Пятнадцатого, на третий день после ссоры, Лермонтов поехал на место дуэли из Шотландки, немецкой колонии, расположенной как раз на половине пути из Железноводска в Пятигорск. В Шотландке Лермонтов обедал в ресторане известной фрау Рошке с Катенькой Быховец, Лёвушкой Пушкиным и с неразлучной парой — Зельмицем и «бедным Бенкендорфом».
Лермонтов за обедом, весело гримасничая, рассказывал Катеньке о битве с «гигантом мартышкой», которая ему предстояла, а Катенька, по настоянию Лёвушки и с разрешения Зельмица выпившая шампанского, будто непроизвольно вкладывала смуглую ручку в руку Лермонтова, звонко смеялась.

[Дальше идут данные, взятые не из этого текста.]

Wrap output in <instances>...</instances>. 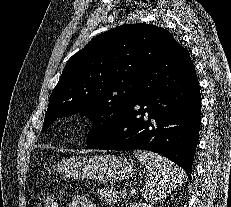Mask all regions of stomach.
Segmentation results:
<instances>
[{
	"instance_id": "0dacf381",
	"label": "stomach",
	"mask_w": 231,
	"mask_h": 207,
	"mask_svg": "<svg viewBox=\"0 0 231 207\" xmlns=\"http://www.w3.org/2000/svg\"><path fill=\"white\" fill-rule=\"evenodd\" d=\"M55 170L68 178H90L104 183L119 182L134 172L133 165L126 158L114 155L73 156L58 163Z\"/></svg>"
}]
</instances>
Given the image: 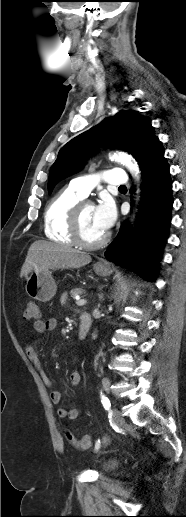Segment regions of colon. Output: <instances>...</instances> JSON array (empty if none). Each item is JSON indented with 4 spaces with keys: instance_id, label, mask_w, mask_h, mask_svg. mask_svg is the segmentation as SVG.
<instances>
[{
    "instance_id": "colon-1",
    "label": "colon",
    "mask_w": 186,
    "mask_h": 517,
    "mask_svg": "<svg viewBox=\"0 0 186 517\" xmlns=\"http://www.w3.org/2000/svg\"><path fill=\"white\" fill-rule=\"evenodd\" d=\"M25 318L28 320H36L40 317V309L37 302L30 300L26 303ZM67 440L77 449H87L92 444V437L85 435L82 438H76L71 432H66Z\"/></svg>"
}]
</instances>
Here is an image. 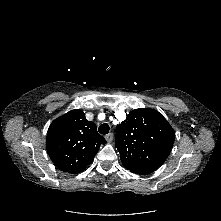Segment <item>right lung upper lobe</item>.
Masks as SVG:
<instances>
[{"mask_svg":"<svg viewBox=\"0 0 221 221\" xmlns=\"http://www.w3.org/2000/svg\"><path fill=\"white\" fill-rule=\"evenodd\" d=\"M106 140L98 134L96 124L75 109L60 116L49 126L46 138L48 155L61 171L80 173L90 165Z\"/></svg>","mask_w":221,"mask_h":221,"instance_id":"right-lung-upper-lobe-1","label":"right lung upper lobe"}]
</instances>
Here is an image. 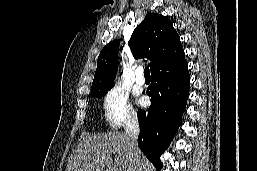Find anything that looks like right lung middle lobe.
I'll list each match as a JSON object with an SVG mask.
<instances>
[{
  "instance_id": "dd1d6c3e",
  "label": "right lung middle lobe",
  "mask_w": 257,
  "mask_h": 171,
  "mask_svg": "<svg viewBox=\"0 0 257 171\" xmlns=\"http://www.w3.org/2000/svg\"><path fill=\"white\" fill-rule=\"evenodd\" d=\"M111 89V88H110ZM110 89L98 91V92H93L91 93V97H96V98H102Z\"/></svg>"
}]
</instances>
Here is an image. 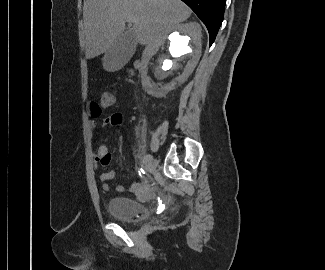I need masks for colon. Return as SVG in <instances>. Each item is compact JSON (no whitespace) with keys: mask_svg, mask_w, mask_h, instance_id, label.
<instances>
[{"mask_svg":"<svg viewBox=\"0 0 325 270\" xmlns=\"http://www.w3.org/2000/svg\"><path fill=\"white\" fill-rule=\"evenodd\" d=\"M100 102L104 107H111L115 103V96L111 92H104L101 96Z\"/></svg>","mask_w":325,"mask_h":270,"instance_id":"obj_1","label":"colon"}]
</instances>
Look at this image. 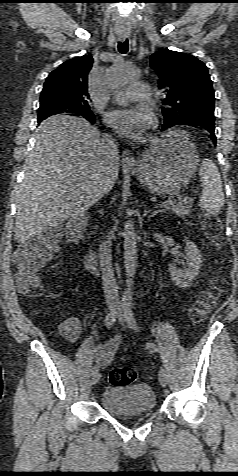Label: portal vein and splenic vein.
Masks as SVG:
<instances>
[{
	"instance_id": "18ae733b",
	"label": "portal vein and splenic vein",
	"mask_w": 238,
	"mask_h": 476,
	"mask_svg": "<svg viewBox=\"0 0 238 476\" xmlns=\"http://www.w3.org/2000/svg\"><path fill=\"white\" fill-rule=\"evenodd\" d=\"M172 203H173L172 200H165V201L161 202L159 205L160 206H167V205L172 204Z\"/></svg>"
}]
</instances>
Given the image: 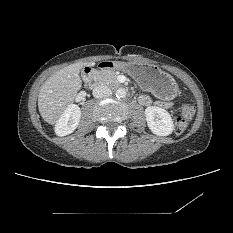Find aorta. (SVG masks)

На прощанье она подарила ему своё бандо[178].
Расставшись с Катенькой и остальной компанией, Лермонтов сел верхом и, чтобы не вызвать ничьих подозрений, бесцельно и лихо покрутился на коне перед верандой, беспечно помахал рукой и поехал встречать своего секунданта, Мишу Глебова...
Едучи рядом с Глебовым и по временам сдерживая застоявшегося Черкеса, который рвался перейти на рысь, Лермонтов сосредоточенно и внимательно слушал своего спутника и в то же время тихо и чутко прислушивался к тому, что делалось внутри его самого. Он теперь уже знал, что меньше чем через час будет убит, что это где-то и кем-то уже давно решено и что он сам тоже готов к этому. И он ясно ощущал таинственную отчуждённость, уже отделявшую его от Глебова, от бабушки, от Монго, от потемневшего, но всё ещё голубого вечернего неба, частью закрытого как будто надвигавшимся Машуком; даже от Черкеса, на котором он сидел и теплоту которого чувствовал сквозь крылья седла. Словно прозрачная, но крепкая стена стояла между Лермонтовым и всем, что его окружало.